The choice to make pregnancy a part of gameplay adds a whole layer of moral issues to development, as well as some awkward questions about how to represent all nine months of swinging hormones, morning sickness and stretch marks.

"It's actually 10 months. A lot of people don't know that," points out Clary Alward, managing editor at the self-explanatory Pregnancy Magazine, the premier publication for all stages of pregnancy.

Pregnancy in video games has come a long way from the 16-bit days where you couldn't even render a baby bump with the industry's best artists. These days we have Harvest Moon games with magic pregnancy potions, Fable II with fancy pregnancy cut scenes and the Sims franchise which has graduated from "shower of daisies" to an actual trimester system.

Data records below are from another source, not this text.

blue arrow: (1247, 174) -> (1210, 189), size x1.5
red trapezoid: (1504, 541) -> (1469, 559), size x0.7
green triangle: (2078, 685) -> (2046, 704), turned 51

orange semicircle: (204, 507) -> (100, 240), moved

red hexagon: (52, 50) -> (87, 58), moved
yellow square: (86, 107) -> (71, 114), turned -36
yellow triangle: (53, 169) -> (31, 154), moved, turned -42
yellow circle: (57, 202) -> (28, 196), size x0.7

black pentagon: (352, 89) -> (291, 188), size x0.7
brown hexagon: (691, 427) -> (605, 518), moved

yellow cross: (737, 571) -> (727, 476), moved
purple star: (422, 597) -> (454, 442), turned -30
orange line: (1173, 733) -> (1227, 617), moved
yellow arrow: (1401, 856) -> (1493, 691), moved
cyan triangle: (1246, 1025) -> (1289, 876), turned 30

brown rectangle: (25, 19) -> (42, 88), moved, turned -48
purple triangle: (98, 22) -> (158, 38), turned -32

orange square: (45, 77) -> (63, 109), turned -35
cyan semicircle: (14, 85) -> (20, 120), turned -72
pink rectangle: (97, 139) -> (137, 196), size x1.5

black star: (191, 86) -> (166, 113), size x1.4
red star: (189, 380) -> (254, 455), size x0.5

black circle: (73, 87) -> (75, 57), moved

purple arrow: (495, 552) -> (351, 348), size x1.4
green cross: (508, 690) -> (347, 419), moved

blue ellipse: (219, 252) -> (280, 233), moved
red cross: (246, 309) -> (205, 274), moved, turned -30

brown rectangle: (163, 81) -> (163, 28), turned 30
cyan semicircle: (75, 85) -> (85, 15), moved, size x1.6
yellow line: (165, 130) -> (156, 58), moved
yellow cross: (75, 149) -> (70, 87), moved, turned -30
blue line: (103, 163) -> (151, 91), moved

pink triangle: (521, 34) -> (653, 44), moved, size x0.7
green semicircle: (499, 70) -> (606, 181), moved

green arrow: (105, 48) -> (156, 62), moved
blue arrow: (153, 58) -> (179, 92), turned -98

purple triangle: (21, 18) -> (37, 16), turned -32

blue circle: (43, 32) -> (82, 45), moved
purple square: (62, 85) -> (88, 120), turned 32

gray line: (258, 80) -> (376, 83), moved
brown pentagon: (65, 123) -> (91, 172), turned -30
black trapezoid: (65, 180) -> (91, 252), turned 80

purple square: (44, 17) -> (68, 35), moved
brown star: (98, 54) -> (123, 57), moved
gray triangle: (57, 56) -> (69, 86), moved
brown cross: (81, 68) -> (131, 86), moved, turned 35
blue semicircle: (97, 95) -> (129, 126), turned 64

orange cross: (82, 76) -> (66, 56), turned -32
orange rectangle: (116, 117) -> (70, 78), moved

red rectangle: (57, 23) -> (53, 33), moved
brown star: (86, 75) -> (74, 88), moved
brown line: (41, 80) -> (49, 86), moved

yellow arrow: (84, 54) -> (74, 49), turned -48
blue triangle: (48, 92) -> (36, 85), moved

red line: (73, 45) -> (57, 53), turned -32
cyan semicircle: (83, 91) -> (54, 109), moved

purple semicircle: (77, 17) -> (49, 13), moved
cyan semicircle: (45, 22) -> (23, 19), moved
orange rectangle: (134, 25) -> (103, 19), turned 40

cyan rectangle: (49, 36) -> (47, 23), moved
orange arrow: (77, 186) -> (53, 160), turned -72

Pregnancy in The Sims 2 is the most realistic and gives players the greatest sense of accomplishment. Here's how it goes down: a would-be parent has to select the "Try for Baby" option when "Whoo-Hooing" with a member of the opposite sex. If the attempt is successful, a soft chime indicates to the player that the female Sim is pregnant. For the next 72 sim hours, the mom-to-be will experience bouts of morning sickness, run out of energy more quickly, need to use the toilet more often and will usually be more hungry (as a result of throwing up from the morning sickness). At the end of each 24 sim-hour "trimester," the mom's stomach will expand — that's called "popping" in pregnancy language — and on the third day, she goes into labor by grasping her stomach, writhing and moaning. Then you get a nifty little cut scene where the mom's plumb-bob (a.k.a. green glowing gem above her head) splits into two and the baby falls out of thin air into her arms.

MJ Chun, Associate Producer on The Sims 3, says the decision to include pregnancy as part of gameplay in The Sims 2 was made partially because the game featured multi-generational families. But the bigger goal was achieving a level of realism.

"One of the challenges [of realism] was communicating to the player that it was time for the Sim to go into labor," Chun said. "A couple of ideas were debated including having the Sim's water break but it was high on the icky factor and too subtle visually to easily observe in game."

So, does our pregnancy expert sign off on it?

What Clary had to say about The Sims 2 was was something between amusement and disgust: "I really am amused by the writhing and the grasping of belly and the wailing… In the movies when you see women freak out during birth — that is known as 'transition.' Transition is the most intense part of birth, including labor, including the whole phase of delivery. It's wicked, wicked painful. And so the fact that [the developer is] portraying the entire labor and delivery process as like being transition is… it's perpetuating all kinds of stupid things."

Clary also worries that the game sends the wrong message by not covering some complicated parts of pregnancy and its aftermath. For example, I told her about one my Sims that had a Lifetime Aspiration to have 10 kids. The first five pregnancies were okay — but around baby six, my Sim started to have a Fear of having a baby (this is what postpartum depression looks like in the Sims). Because she still had a Want for the baby, the Fear was canceled out when babies six, seven and eight were born. But then, baby number nine caused catastrophe.

My Sim no longer had a Want for babies and the Fear of having babies was still there even when she wasn't pregnant. On the first day of her ninth pregnancy, her husband-Sim died. I couldn't get her mood back to normal before the baby came, so when the Fear of having the baby activated, she had a nervous breakdown. To make matters worse, one of her kids had just failed out of school, so the Social Worker showed up and took all nine kids from the household.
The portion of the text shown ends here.